Il governo in carica più volte ha contestato la concessione del reddito di cittadinanza, asserendo che andava che il beneficio così come concesso andava abolito perché gli italiani nella maggior parte si cullavano di questa concessione rifiutando qualsiasi posto di lavoro.  Ora lo stesso governo che predicava l’abolizione del privilegio economico istituito dal governo Conte, lo modifica facendolo diventare misura di inclusione attiva meglio conosciuto con l’acronimo MIA

La misura di inclusione attiva è simile al reddito di cittadinanza, solamente che restringe la platea dei beneficiari, che scende il brand di circa €2000 di ISEE passando così dai 9.360 euro a 7200 euro annui di ISEE. Il beneficio avrà una durata di 12 mesi rinnovabile per altri 6 prima che venga cessato il pagamento che si aggira da un minimo di € 375 a un massimo di € 500 a famiglia.

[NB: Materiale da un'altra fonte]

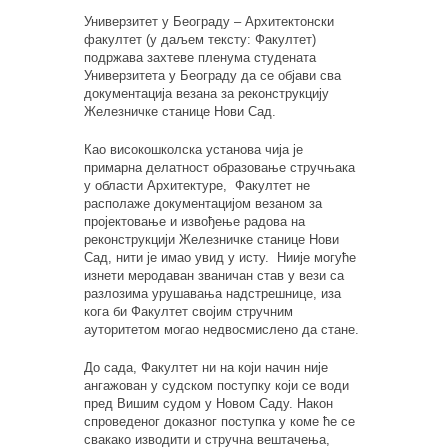
Универзитет у Београду –
Архитектонски
факултет (у даљем тексту: Факултет)
подржава захтеве пленума студената
Универзитета у Београду да се објави сва
документација везана за реконструкцију
Железничке станице Нови Сад.
Као високошколска установа чија је
примарна делатност образовање стручњака
у области Архитектуре,
Ф
акултет
не
располаже документацијом везаном за
пројектовање и извођење
радов
а
на
реконструкцији
Ж
елезничке станице
Нови
Сад
, нити је имао увид у исту
. Ни
ије могуће
изнети
меродаван званичан став у вези
са
разлозима у
рушавања надстрешнице,
иза
кога би Факултет
својим стручним
ауторитетом могао
недвосмислено да стане
.
До сада,
Факултет
ни на који начин није
ангажован у судском поступку који се води
пред Вишим судом у Новом Саду
.
Н
акон
спроведеног доказног поступка у ком
e
ће се
свакако изводити и
стручна
вештачењ
a
,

Questa misura di sostegno economico ci fa pensare che evidentemente il governo ha rivisto il proprio pensiero sul sostentamento di alcune fasce italiane che lottano contro la povertà, sicuramente è una misura che mira più all’inclusione lavorativa rispetto al reddito di cittadinanza, certamente ciò che più si dovrà capire se quanto predisposto dal governo attuale diventerà effettivo ovvero se i beneficiari in particolare che sono in età lavorativa, saranno avviati a seconda delle proprie capacità al lavoro e se risulterà più idoneo di quello che le famiglie percepivano antecedentemente cioè il reddito di cittadinanza.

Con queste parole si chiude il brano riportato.